Правда, мой приятель умер не от пули, выпущенной из бесшумного пистолета. Роль глушителя сыграла сама жизнь, будничный шум, ропот маршрутных пробок, разноголосица рингтонов. Смерть нашла его на Кавказе, где, вполне по канонам жанра нуар, он пытался торговать недвижимостью, по крайней мере так он говорил нам по телефону – в пляжной лачуге, в полном одиночестве от сердечного приступа.

Он скверно питался, много курил и, если честно, с седьмого класса пил нон-стоп, как князь Серпуховской, который «пить никогда не начинал и не бросал».

Совсем по-американски – под шелест прибоя, твердящего то же самое, что и миллионы лет до нашей эры. Разогрел ларечную пиццу, закурил, откинулся на спину.

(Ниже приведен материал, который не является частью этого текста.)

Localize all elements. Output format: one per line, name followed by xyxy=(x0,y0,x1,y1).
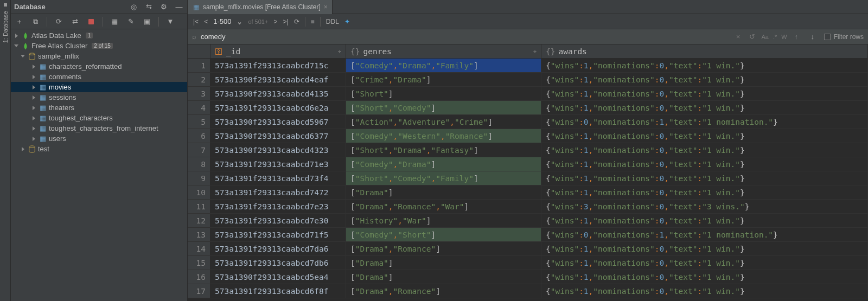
table-row[interactable]: 6573a1390f29313caabcd6377["Comedy", "Wes… xyxy=(188,129,868,143)
tool-window-strip[interactable]: 1: Database xyxy=(0,0,11,301)
cell-id[interactable]: 573a1390f29313caabcd4eaf xyxy=(210,73,346,86)
table-row[interactable]: 3573a1390f29313caabcd4135["Short"]{"wins… xyxy=(188,87,868,101)
cell-awards[interactable]: {"wins": 1, "nominations": 0, "text": "1… xyxy=(541,242,868,255)
cell-id[interactable]: 573a1391f29313caabcd73f4 xyxy=(210,171,346,185)
cell-awards[interactable]: {"wins": 1, "nominations": 0, "text": "1… xyxy=(541,270,868,284)
cell-id[interactable]: 573a1391f29313caabcd71e3 xyxy=(210,157,346,171)
collection-users[interactable]: ▦users xyxy=(11,133,187,144)
collection-toughest_characters[interactable]: ▦toughest_characters xyxy=(11,113,187,123)
first-page-button[interactable]: |< xyxy=(193,18,199,25)
console-icon[interactable]: ▣ xyxy=(142,17,152,27)
cell-id[interactable]: 573a1390f29313caabcd4323 xyxy=(210,143,346,157)
cell-id[interactable]: 573a1391f29313caabcd7da6 xyxy=(210,242,346,255)
cell-id[interactable]: 573a1391f29313caabcd7472 xyxy=(210,185,346,199)
cell-genres[interactable]: ["Drama", "Romance", "War"] xyxy=(346,200,541,213)
table-row[interactable]: 7573a1390f29313caabcd4323["Short", "Dram… xyxy=(188,143,868,157)
cell-id[interactable]: 573a1391f29313caabcd71f5 xyxy=(210,228,346,241)
prev-match-icon[interactable]: ↑ xyxy=(792,32,801,42)
stop-icon[interactable] xyxy=(86,17,96,27)
cell-genres[interactable]: ["History", "War"] xyxy=(346,214,541,227)
cell-genres[interactable]: ["Crime", "Drama"] xyxy=(346,73,541,86)
cell-genres[interactable]: ["Comedy", "Drama", "Family"] xyxy=(346,59,541,72)
cell-id[interactable]: 573a1391f29313caabcd7e30 xyxy=(210,214,346,227)
collection-sessions[interactable]: ▦sessions xyxy=(11,92,187,103)
table-row[interactable]: 9573a1391f29313caabcd73f4["Short", "Come… xyxy=(188,171,868,185)
schema-test[interactable]: test xyxy=(11,144,187,154)
data-grid[interactable]: ⚿ _id ÷ {} genres ÷ {} awards 1573a1391f… xyxy=(188,44,868,301)
table-row[interactable]: 11573a1391f29313caabcd7e23["Drama", "Rom… xyxy=(188,200,868,214)
cell-awards[interactable]: {"wins": 1, "nominations": 0, "text": "1… xyxy=(541,157,868,171)
table-row[interactable]: 10573a1391f29313caabcd7472["Drama"]{"win… xyxy=(188,185,868,200)
sort-icon[interactable]: ÷ xyxy=(533,48,537,54)
cell-genres[interactable]: ["Short", "Drama", "Fantasy"] xyxy=(346,143,541,157)
sort-icon[interactable]: ÷ xyxy=(338,48,341,54)
next-match-icon[interactable]: ↓ xyxy=(808,32,818,42)
table-row[interactable]: 12573a1391f29313caabcd7e30["History", "W… xyxy=(188,214,868,228)
filter-icon[interactable]: ▼ xyxy=(165,17,175,27)
table-row[interactable]: 1573a1391f29313caabcd715c["Comedy", "Dra… xyxy=(188,59,868,73)
table-row[interactable]: 4573a1391f29313caabcd6e2a["Short", "Come… xyxy=(188,101,868,115)
collection-theaters[interactable]: ▦theaters xyxy=(11,103,187,113)
target-icon[interactable]: ◎ xyxy=(129,2,138,12)
close-icon[interactable]: × xyxy=(324,3,328,11)
cell-id[interactable]: 573a1390f29313caabcd6377 xyxy=(210,129,346,143)
cell-genres[interactable]: ["Comedy", "Short"] xyxy=(346,228,541,241)
cell-genres[interactable]: ["Drama", "Romance"] xyxy=(346,242,541,255)
collection-movies[interactable]: ▦movies xyxy=(11,82,187,92)
datasource-atlas-data-lake[interactable]: Atlas Data Lake 1 xyxy=(11,30,187,41)
table-row[interactable]: 13573a1391f29313caabcd71f5["Comedy", "Sh… xyxy=(188,228,868,242)
column-awards[interactable]: {} awards xyxy=(541,44,868,58)
cell-genres[interactable]: ["Drama"] xyxy=(346,256,541,270)
tab-movies[interactable]: ▦ sample_mflix.movies [Free Atlas Cluste… xyxy=(188,0,333,14)
cell-awards[interactable]: {"wins": 0, "nominations": 1, "text": "1… xyxy=(541,228,868,241)
cell-id[interactable]: 573a1391f29313caabcd7e23 xyxy=(210,200,346,213)
table-row[interactable]: 15573a1391f29313caabcd7db6["Drama"]{"win… xyxy=(188,256,868,270)
cell-awards[interactable]: {"wins": 1, "nominations": 0, "text": "1… xyxy=(541,256,868,270)
filter-rows-checkbox[interactable]: Filter rows xyxy=(824,33,864,41)
cell-genres[interactable]: ["Comedy", "Western", "Romance"] xyxy=(346,129,541,143)
cell-id[interactable]: 573a1390f29313caabcd4135 xyxy=(210,87,346,100)
search-opt-words[interactable]: W xyxy=(781,34,787,40)
cell-awards[interactable]: {"wins": 1, "nominations": 0, "text": "1… xyxy=(541,59,868,72)
clear-search-icon[interactable]: × xyxy=(733,32,743,42)
cell-genres[interactable]: ["Drama"] xyxy=(346,185,541,199)
collection-toughest_characters_from_internet[interactable]: ▦toughest_characters_from_internet xyxy=(11,123,187,133)
reload-button[interactable]: ⟳ xyxy=(294,18,299,25)
table-row[interactable]: 14573a1391f29313caabcd7da6["Drama", "Rom… xyxy=(188,242,868,256)
collapse-icon[interactable]: ⇆ xyxy=(144,2,154,12)
cell-genres[interactable]: ["Drama"] xyxy=(346,270,541,284)
page-dropdown-icon[interactable]: ⌄ xyxy=(237,17,242,27)
last-page-button[interactable]: >| xyxy=(283,18,288,25)
search-opt-case[interactable]: Aa xyxy=(761,34,768,40)
cell-awards[interactable]: {"wins": 1, "nominations": 0, "text": "1… xyxy=(541,143,868,157)
edit-icon[interactable]: ✎ xyxy=(126,17,136,27)
schema-sample-mflix[interactable]: sample_mflix xyxy=(11,51,187,61)
cell-awards[interactable]: {"wins": 1, "nominations": 0, "text": "1… xyxy=(541,214,868,227)
cell-genres[interactable]: ["Comedy", "Drama"] xyxy=(346,157,541,171)
cell-genres[interactable]: ["Short", "Comedy", "Family"] xyxy=(346,171,541,185)
cell-awards[interactable]: {"wins": 1, "nominations": 0, "text": "1… xyxy=(541,171,868,185)
search-opt-regex[interactable]: .* xyxy=(773,34,777,40)
cell-genres[interactable]: ["Short"] xyxy=(346,87,541,100)
duplicate-icon[interactable]: ⧉ xyxy=(30,17,40,27)
cell-genres[interactable]: ["Short", "Comedy"] xyxy=(346,101,541,114)
cell-genres[interactable]: ["Drama", "Romance"] xyxy=(346,284,541,298)
search-input[interactable] xyxy=(201,33,374,41)
cell-id[interactable]: 573a1391f29313caabcd6f8f xyxy=(210,284,346,298)
next-page-button[interactable]: > xyxy=(273,18,277,25)
gear-icon[interactable]: ⚙ xyxy=(159,2,169,12)
table-row[interactable]: 5573a1390f29313caabcd5967["Action", "Adv… xyxy=(188,115,868,129)
table-row[interactable]: 16573a1390f29313caabcd5ea4["Drama"]{"win… xyxy=(188,270,868,284)
cell-id[interactable]: 573a1390f29313caabcd5ea4 xyxy=(210,270,346,284)
table-row[interactable]: 2573a1390f29313caabcd4eaf["Crime", "Dram… xyxy=(188,73,868,87)
collection-characters_reformatted[interactable]: ▦characters_reformatted xyxy=(11,61,187,72)
cell-awards[interactable]: {"wins": 1, "nominations": 0, "text": "1… xyxy=(541,284,868,298)
column-genres[interactable]: {} genres ÷ xyxy=(346,44,541,58)
cell-id[interactable]: 573a1391f29313caabcd7db6 xyxy=(210,256,346,270)
table-row[interactable]: 8573a1391f29313caabcd71e3["Comedy", "Dra… xyxy=(188,157,868,171)
add-datasource-button[interactable]: ＋ xyxy=(14,17,24,27)
modify-icon[interactable]: ✦ xyxy=(344,18,350,25)
stop-button[interactable]: ■ xyxy=(311,18,315,25)
collection-comments[interactable]: ▦comments xyxy=(11,72,187,82)
cell-awards[interactable]: {"wins": 1, "nominations": 0, "text": "1… xyxy=(541,185,868,199)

Последние годы этот грузный, но необычайно сильный от природы человек был исключительно щедр и снисходителен, хотя в юности его угораздило жестоко расправиться с животным и как минимум дважды обидеть слабых. Но, по-моему, он с лихвой сумел искупить эти проявления нравственного дальтонизма своим дальнейшим отношением к тем и другим.

Если в нашей истории он играет Рогожина, тогда «Идиот» - это я. Посмотрев незавершенного пырьевского «Идиота», и потрясенный именно Рогожиным, зритель, желая узнать, куда мог деться этот человек, читает классическую фразу «удрученный отсутствием ролей, актер стал пить». Звали его Леонид Ильич Пархоменко, и кроме махновца Красильникова с безумным Парфеном он не сыграл ничего полезного для карьеры, патриотичного и положительного.

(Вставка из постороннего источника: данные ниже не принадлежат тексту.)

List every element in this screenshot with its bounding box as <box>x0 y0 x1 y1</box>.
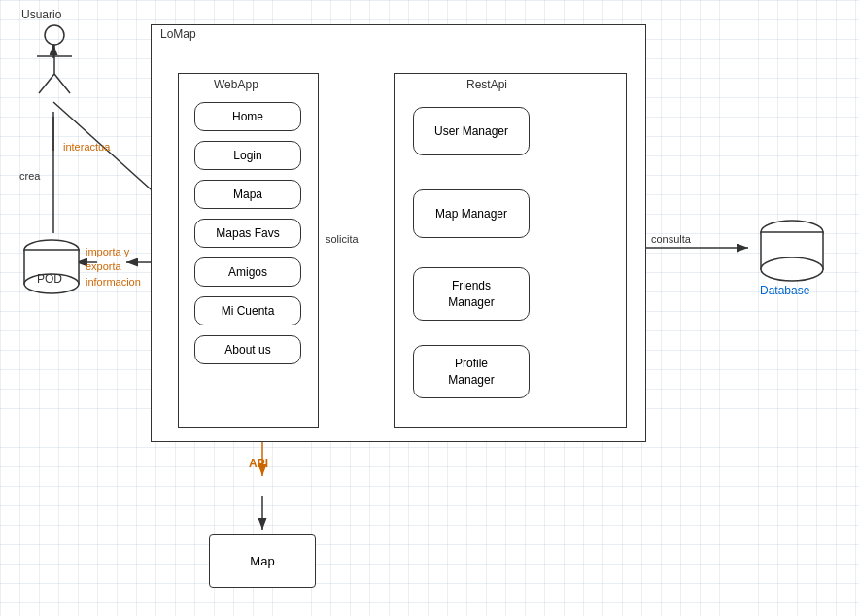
profile-manager-box: ProfileManager <box>413 345 530 398</box>
friends-manager-box: FriendsManager <box>413 267 530 321</box>
usuario-figure <box>27 17 81 105</box>
profile-manager-label: ProfileManager <box>448 356 494 389</box>
home-box: Home <box>194 102 301 131</box>
mapas-favs-box: Mapas Favs <box>194 219 301 248</box>
restapi-label: RestApi <box>466 78 507 91</box>
map-box: Map <box>209 534 316 588</box>
solicita-label: solicita <box>326 233 359 245</box>
friends-manager-label: FriendsManager <box>448 278 494 311</box>
svg-line-16 <box>39 74 54 93</box>
about-us-box: About us <box>194 335 301 364</box>
database-label: Database <box>760 284 809 297</box>
database-figure <box>753 219 831 282</box>
user-manager-box: User Manager <box>413 107 530 155</box>
interactua-label: interactua <box>63 141 110 153</box>
map-manager-box: Map Manager <box>413 189 530 238</box>
webapp-label: WebApp <box>214 78 258 91</box>
svg-line-17 <box>54 74 70 93</box>
usuario-label: Usuario <box>21 8 61 21</box>
importa-label: importa yexportainformacion <box>86 245 141 290</box>
amigos-box: Amigos <box>194 257 301 287</box>
pod-label: POD <box>37 272 62 286</box>
mapa-box: Mapa <box>194 180 301 209</box>
mi-cuenta-box: Mi Cuenta <box>194 296 301 325</box>
diagram-canvas: LoMap WebApp Home Login Mapa Mapas Favs … <box>0 0 859 616</box>
pod-figure <box>17 238 86 296</box>
crea-label: crea <box>19 170 40 182</box>
lomap-label: LoMap <box>160 27 196 41</box>
login-box: Login <box>194 141 301 170</box>
consulta-label: consulta <box>651 233 691 245</box>
api-label: API <box>249 457 268 470</box>
svg-point-13 <box>45 25 64 45</box>
svg-point-23 <box>761 257 823 281</box>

Возможно это он выводил душу моего товарища из той хибары на берегу, куда его пустила пожить бывшая жена в мертвый некурортный сезон.

Пороки, это ведь тоже от рождения, а не от возраста. Своего рода заменители несыгранных ролей. Так что, не стесняйтесь делиться поверхностным впечатлением, домыслом, фантазиями. Иногда они бывают важнее «фактов».

Неясность и неопределенность продлевают жизнь как вымышленным, так и реальным персонажам, чьи возможности ограничены в большей мере. Особая жидкость размягчает и растягивает жесткую обувь, но шагреневая кожа не становится от нее эластичней.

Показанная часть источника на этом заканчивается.